Philippe Thireau : insondable effet mère

Les chauds jupons où il ferait bon ne sont pas forcément ceux qui conviennent : ils n'appartiennent pas à qui de droit. Dessous il y a non la fille mais le fils. De gré ou de force il a pris sa place. Du moins si l'on en croit la mère - comme le pense le fils - qui pourtant, face à un père fugueur, aurait pu faire l'affaire.
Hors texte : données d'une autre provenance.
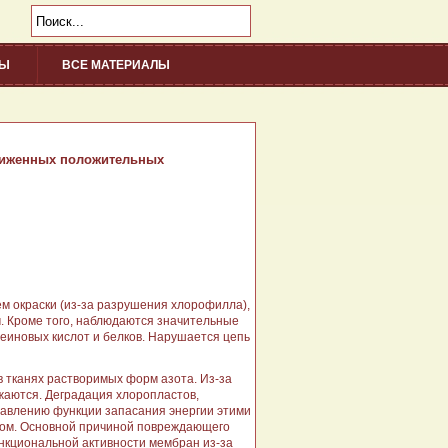
НЫ
ВСЕ МАТЕРИАЛЫ
/div>
ониженных положительных
м окраски (из-за разрушения хлорофилла),
. Кроме того, наблюдаются значительные
еиновых кислот и белков. Нарушается цепь
 тканях растворимых форм азота. Из-за
жаются. Деградация хлоропластов,
давлению функции запасания энергии этими
елом. Основной причиной повреждающего
нкциональной активности мембран из-за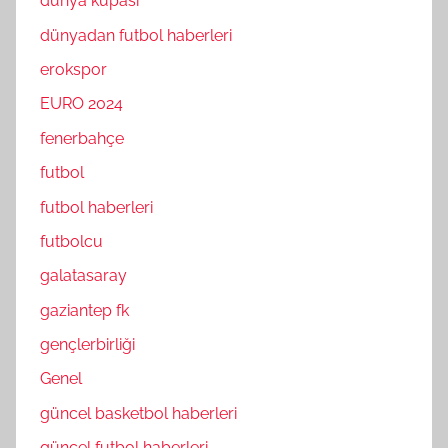
dünya kupası
dünyadan futbol haberleri
erokspor
EURO 2024
fenerbahçe
futbol
futbol haberleri
futbolcu
galatasaray
gaziantep fk
gençlerbirliği
Genel
güncel basketbol haberleri
güncel futbol haberleri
Pour sa part, il s'est pris les "pieds" dedans.

Encore faudrait-il interpréter les reproches de la mère à l'enfant, qui a la place du mont de Vénus, possède ce qui pour la génitrice tient d'un appendice misérable.

Face à cet état de fait le poète se soumet à un acte de contrition, de repentance en une neuvaine - ou presque. Mais c'est aussi un chant d'amour fou au nom d'une honte qu'il fait sienne même si elle ne devrait en rien lui appartenir.
Les 103 poèmes sont regroupés en 8 chapitres qui recouvrent sept jours et une nuit. Ils deviennent son chemin des Oliviers où nulle présence ne peut effacer la chimère première. Le poète ne peut s'en extirper puisque c'est par elle que tout passe - ou plutôt ne passe pas.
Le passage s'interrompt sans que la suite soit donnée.